Records excerpted from a collection:

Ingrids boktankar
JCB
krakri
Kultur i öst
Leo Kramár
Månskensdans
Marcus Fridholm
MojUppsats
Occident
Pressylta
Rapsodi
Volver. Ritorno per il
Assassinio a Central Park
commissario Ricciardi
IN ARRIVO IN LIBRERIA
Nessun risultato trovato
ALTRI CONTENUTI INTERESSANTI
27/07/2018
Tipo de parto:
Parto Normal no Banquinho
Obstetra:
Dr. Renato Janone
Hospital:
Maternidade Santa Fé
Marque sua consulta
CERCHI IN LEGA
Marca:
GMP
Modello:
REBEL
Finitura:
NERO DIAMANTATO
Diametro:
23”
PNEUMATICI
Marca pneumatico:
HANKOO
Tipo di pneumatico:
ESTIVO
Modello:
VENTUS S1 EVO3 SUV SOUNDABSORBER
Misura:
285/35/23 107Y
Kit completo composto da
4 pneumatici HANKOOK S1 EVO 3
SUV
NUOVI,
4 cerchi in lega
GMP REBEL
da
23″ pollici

---

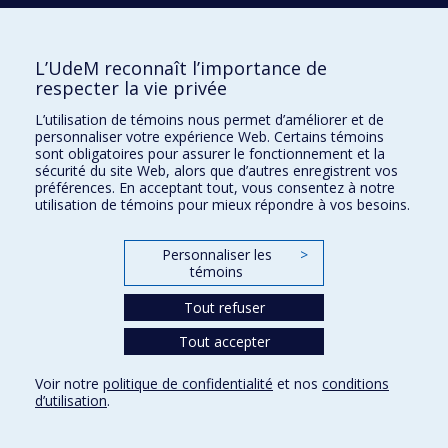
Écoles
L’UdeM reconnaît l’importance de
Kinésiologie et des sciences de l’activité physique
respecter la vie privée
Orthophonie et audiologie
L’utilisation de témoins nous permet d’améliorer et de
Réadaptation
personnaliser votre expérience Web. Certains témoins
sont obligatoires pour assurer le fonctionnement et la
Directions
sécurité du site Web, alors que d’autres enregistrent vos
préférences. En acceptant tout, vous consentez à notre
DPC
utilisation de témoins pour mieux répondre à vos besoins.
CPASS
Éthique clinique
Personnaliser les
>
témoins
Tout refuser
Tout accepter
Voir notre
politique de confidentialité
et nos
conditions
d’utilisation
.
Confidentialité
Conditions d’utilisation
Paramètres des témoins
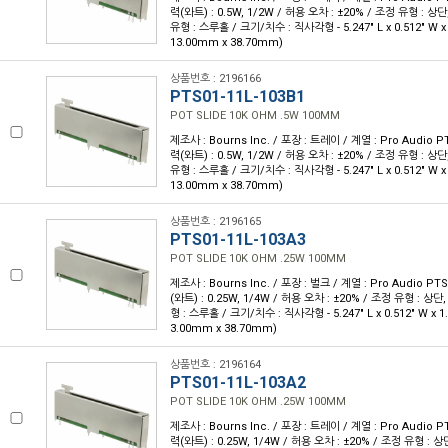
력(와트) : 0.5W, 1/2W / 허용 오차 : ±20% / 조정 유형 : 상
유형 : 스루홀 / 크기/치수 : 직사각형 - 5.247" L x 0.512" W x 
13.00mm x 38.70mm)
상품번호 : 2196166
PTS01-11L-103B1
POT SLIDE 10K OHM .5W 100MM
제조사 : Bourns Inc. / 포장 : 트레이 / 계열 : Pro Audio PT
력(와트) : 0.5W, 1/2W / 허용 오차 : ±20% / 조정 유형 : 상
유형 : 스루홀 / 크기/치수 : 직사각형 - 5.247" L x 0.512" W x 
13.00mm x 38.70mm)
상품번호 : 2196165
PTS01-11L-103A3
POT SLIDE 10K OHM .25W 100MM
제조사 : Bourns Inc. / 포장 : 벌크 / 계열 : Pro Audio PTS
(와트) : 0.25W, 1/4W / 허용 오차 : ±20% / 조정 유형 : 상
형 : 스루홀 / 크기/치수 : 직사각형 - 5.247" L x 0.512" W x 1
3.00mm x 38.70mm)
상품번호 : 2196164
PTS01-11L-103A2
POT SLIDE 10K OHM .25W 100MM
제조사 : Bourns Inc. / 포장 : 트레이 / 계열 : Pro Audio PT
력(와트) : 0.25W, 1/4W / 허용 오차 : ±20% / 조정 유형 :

* * *

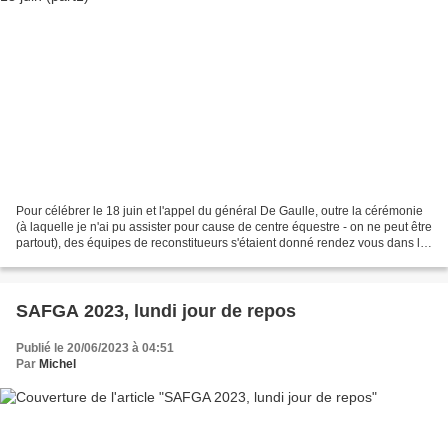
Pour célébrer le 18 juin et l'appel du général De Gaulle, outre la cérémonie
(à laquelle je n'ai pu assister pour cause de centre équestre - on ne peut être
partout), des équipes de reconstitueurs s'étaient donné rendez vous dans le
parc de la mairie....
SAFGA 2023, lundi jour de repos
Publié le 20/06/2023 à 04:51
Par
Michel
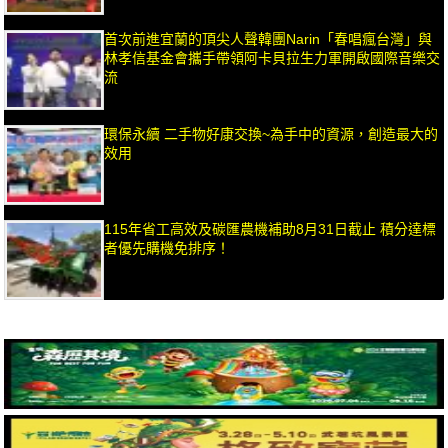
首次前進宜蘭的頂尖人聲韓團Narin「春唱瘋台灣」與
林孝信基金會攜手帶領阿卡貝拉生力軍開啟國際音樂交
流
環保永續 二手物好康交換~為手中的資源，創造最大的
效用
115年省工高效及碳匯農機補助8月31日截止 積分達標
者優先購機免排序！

Task description |
Return all lines from the entries that contain the string "utilisation".

Solution to this exercise |
L’utilisation de témoins nous permet d’améliorer et de
utilisation de témoins pour mieux répondre à vos besoins.
d’utilisation
Conditions d’utilisation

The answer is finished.